Usage > Schema

Table Of Contents

Intro

Schema is the description of fields in a dataset. All and only the fields defined in the schema will be in the output table. That means fields not mentioned in the schema won’t be in the input. There’s an exception of three fields added automatically - see bellow. Fields are defined in the order they are to be in the output table and have three basic common properties:

  • name - the field (column) name
  • type - data type of the field
  • nullable (optional) - flag indicating if the data can contain the value null, if not specified considered set to false

Furthermore, some type can have additional properties. The details of each supported type, their meaning and additional properties will be described in the following chapters.
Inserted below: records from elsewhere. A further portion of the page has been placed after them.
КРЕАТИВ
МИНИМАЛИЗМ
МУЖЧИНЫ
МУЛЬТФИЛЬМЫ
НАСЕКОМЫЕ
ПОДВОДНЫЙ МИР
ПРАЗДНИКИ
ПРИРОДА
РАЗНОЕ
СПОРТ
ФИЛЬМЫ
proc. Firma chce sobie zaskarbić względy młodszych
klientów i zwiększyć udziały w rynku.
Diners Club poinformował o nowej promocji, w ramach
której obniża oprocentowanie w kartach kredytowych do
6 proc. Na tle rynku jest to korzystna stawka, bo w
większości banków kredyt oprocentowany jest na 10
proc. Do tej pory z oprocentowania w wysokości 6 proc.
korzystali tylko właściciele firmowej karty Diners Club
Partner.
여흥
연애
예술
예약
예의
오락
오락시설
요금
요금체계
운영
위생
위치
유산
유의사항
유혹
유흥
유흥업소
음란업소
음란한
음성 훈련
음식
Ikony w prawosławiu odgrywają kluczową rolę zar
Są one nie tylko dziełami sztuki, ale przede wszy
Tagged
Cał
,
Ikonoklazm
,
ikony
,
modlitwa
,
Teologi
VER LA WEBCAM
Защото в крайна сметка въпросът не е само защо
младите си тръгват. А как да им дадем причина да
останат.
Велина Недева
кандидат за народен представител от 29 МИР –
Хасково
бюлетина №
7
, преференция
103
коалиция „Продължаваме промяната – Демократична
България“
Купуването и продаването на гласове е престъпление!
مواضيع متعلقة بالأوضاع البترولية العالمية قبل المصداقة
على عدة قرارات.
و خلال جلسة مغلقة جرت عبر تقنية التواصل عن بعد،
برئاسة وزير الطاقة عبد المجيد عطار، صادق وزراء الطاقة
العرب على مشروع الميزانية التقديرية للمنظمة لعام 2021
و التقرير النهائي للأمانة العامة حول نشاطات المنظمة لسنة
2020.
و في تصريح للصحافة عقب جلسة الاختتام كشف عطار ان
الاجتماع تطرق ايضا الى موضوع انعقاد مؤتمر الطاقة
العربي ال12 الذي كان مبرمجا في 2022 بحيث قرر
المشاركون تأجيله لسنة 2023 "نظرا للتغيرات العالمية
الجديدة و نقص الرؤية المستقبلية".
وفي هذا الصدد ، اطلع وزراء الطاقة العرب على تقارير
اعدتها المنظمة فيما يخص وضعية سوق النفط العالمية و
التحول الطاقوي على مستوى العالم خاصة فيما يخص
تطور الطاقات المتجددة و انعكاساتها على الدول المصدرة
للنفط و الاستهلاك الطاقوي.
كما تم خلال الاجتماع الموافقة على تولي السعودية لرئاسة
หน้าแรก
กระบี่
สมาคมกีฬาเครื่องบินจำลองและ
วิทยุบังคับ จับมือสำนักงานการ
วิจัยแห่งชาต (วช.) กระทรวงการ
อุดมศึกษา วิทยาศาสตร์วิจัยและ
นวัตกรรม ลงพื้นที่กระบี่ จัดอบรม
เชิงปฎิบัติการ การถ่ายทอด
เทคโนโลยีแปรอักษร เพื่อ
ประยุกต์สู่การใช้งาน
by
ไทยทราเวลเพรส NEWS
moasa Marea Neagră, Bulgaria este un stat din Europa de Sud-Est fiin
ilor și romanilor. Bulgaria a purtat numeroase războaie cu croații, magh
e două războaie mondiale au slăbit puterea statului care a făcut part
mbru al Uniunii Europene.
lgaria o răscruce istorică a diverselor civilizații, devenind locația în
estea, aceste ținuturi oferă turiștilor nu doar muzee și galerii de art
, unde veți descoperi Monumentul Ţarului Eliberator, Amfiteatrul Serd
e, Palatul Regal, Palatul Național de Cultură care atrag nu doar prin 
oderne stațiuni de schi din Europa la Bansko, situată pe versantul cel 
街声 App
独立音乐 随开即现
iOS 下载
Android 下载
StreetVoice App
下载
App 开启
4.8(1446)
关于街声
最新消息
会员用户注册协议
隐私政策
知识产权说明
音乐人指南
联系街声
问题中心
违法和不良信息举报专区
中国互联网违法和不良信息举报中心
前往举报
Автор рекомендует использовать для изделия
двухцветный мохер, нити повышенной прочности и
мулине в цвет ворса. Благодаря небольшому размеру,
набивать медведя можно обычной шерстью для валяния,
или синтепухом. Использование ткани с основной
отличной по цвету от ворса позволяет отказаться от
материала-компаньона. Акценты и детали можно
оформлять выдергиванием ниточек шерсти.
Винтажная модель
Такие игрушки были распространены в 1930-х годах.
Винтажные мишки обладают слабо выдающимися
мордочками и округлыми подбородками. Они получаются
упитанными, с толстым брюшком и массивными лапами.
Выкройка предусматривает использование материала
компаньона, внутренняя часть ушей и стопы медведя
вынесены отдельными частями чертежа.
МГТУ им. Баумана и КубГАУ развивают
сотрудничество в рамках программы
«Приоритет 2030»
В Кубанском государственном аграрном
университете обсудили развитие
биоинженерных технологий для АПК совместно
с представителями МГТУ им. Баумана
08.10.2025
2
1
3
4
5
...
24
Thanks to Data Types StructType and ArrayType the fields can be nested – fields within fields.

You provide Schema to Standardization in a JSON file:

{
  "type": "struct",
  "fields": [{
      "name": "name",
      "type": "string",
      "nullable": false,
      "metadata": {}
    },
    {
      "name": "surname",
      "type": "string",
      "nullable": false,
      "metadata": {
        "default": "Unknown Surname"
      }
    },
    {
      "name": "hoursWorked",
      "type": {
        "type": "array",
        "elementType": "integer",
        "containsNull": false
      },
      "nullable": false,
      "metadata": {}
    },
    {
      "name": "employeeNumbers",
      "type": {
        "type": "array",
        "elementType": {
          "type": "struct",
          "fields": [{
              "name": "numberType",
              "type": "string",
              "nullable": true,
              "metadata": {}
            },
            {
              "name": "numbers",
              "type": {
                "type": "array",
                "elementType": "integer",
                "containsNull": true
              },
              "nullable": true,
              "metadata": {}
            }
          ]
        },
        "containsNull": true
      },
      "nullable": true,
      "metadata": {}
    },
    {
      "name": "startDate",
      "type": "date",
      "nullable": false,
      "metadata": {
        "pattern": "yyyy-MM-dd"
      }
    },
    {
      "name": "updated",
      "type": "timestamp",
      "nullable": true,
      "metadata": {
        "pattern": "yyyyMMdd.HHmmss"
      }
    }
  ]
}

Example of data adhering to the above schema can be found here.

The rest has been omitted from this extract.